**EXERCISE INSTRUCTIONS:**
Output the listing in full. Every line stays exactly as it is.

-- -- --

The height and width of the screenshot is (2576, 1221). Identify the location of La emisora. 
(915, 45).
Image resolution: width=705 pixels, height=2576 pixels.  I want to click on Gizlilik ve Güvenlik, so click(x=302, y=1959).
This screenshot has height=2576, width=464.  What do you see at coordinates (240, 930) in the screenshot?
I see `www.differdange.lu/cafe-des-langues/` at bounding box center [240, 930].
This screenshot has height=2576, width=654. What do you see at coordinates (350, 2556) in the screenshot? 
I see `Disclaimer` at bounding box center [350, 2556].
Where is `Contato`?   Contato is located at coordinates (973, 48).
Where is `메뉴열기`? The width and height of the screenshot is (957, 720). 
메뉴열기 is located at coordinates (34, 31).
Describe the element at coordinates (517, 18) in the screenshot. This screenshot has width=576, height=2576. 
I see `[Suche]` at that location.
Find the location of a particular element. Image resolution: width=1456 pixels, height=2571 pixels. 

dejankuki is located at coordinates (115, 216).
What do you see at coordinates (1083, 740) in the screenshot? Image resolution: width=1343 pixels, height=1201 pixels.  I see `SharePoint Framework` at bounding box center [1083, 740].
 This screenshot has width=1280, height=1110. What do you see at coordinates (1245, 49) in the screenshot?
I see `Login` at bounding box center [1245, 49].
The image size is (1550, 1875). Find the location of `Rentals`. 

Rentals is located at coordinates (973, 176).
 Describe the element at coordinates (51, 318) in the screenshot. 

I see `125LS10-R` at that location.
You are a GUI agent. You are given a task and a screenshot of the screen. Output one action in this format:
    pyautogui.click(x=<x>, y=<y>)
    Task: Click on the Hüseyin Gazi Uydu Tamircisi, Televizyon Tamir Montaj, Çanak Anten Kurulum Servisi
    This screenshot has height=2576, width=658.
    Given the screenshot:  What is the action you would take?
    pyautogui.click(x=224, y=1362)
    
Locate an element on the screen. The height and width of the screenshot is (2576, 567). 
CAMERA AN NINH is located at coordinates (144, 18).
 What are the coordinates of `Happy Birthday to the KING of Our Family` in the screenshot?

-- -- --

**ANSWER SECTION:**
The height and width of the screenshot is (2576, 1221). Identify the location of La emisora. 
(915, 45).
Image resolution: width=705 pixels, height=2576 pixels.  I want to click on Gizlilik ve Güvenlik, so click(x=302, y=1959).
This screenshot has height=2576, width=464.  What do you see at coordinates (240, 930) in the screenshot?
I see `www.differdange.lu/cafe-des-langues/` at bounding box center [240, 930].
This screenshot has height=2576, width=654. What do you see at coordinates (350, 2556) in the screenshot? 
I see `Disclaimer` at bounding box center [350, 2556].
Where is `Contato`?   Contato is located at coordinates (973, 48).
Where is `메뉴열기`? The width and height of the screenshot is (957, 720). 
메뉴열기 is located at coordinates (34, 31).
Describe the element at coordinates (517, 18) in the screenshot. This screenshot has width=576, height=2576. 
I see `[Suche]` at that location.
Find the location of a particular element. Image resolution: width=1456 pixels, height=2571 pixels. 

dejankuki is located at coordinates (115, 216).
What do you see at coordinates (1083, 740) in the screenshot? Image resolution: width=1343 pixels, height=1201 pixels.  I see `SharePoint Framework` at bounding box center [1083, 740].
 This screenshot has width=1280, height=1110. What do you see at coordinates (1245, 49) in the screenshot?
I see `Login` at bounding box center [1245, 49].
The image size is (1550, 1875). Find the location of `Rentals`. 

Rentals is located at coordinates (973, 176).
 Describe the element at coordinates (51, 318) in the screenshot. 

I see `125LS10-R` at that location.
You are a GUI agent. You are given a task and a screenshot of the screen. Output one action in this format:
    pyautogui.click(x=<x>, y=<y>)
    Task: Click on the Hüseyin Gazi Uydu Tamircisi, Televizyon Tamir Montaj, Çanak Anten Kurulum Servisi
    This screenshot has height=2576, width=658.
    Given the screenshot:  What is the action you would take?
    pyautogui.click(x=224, y=1362)
    
Locate an element on the screen. The height and width of the screenshot is (2576, 567). 
CAMERA AN NINH is located at coordinates (144, 18).
 What are the coordinates of `Happy Birthday to the KING of Our Family` in the screenshot?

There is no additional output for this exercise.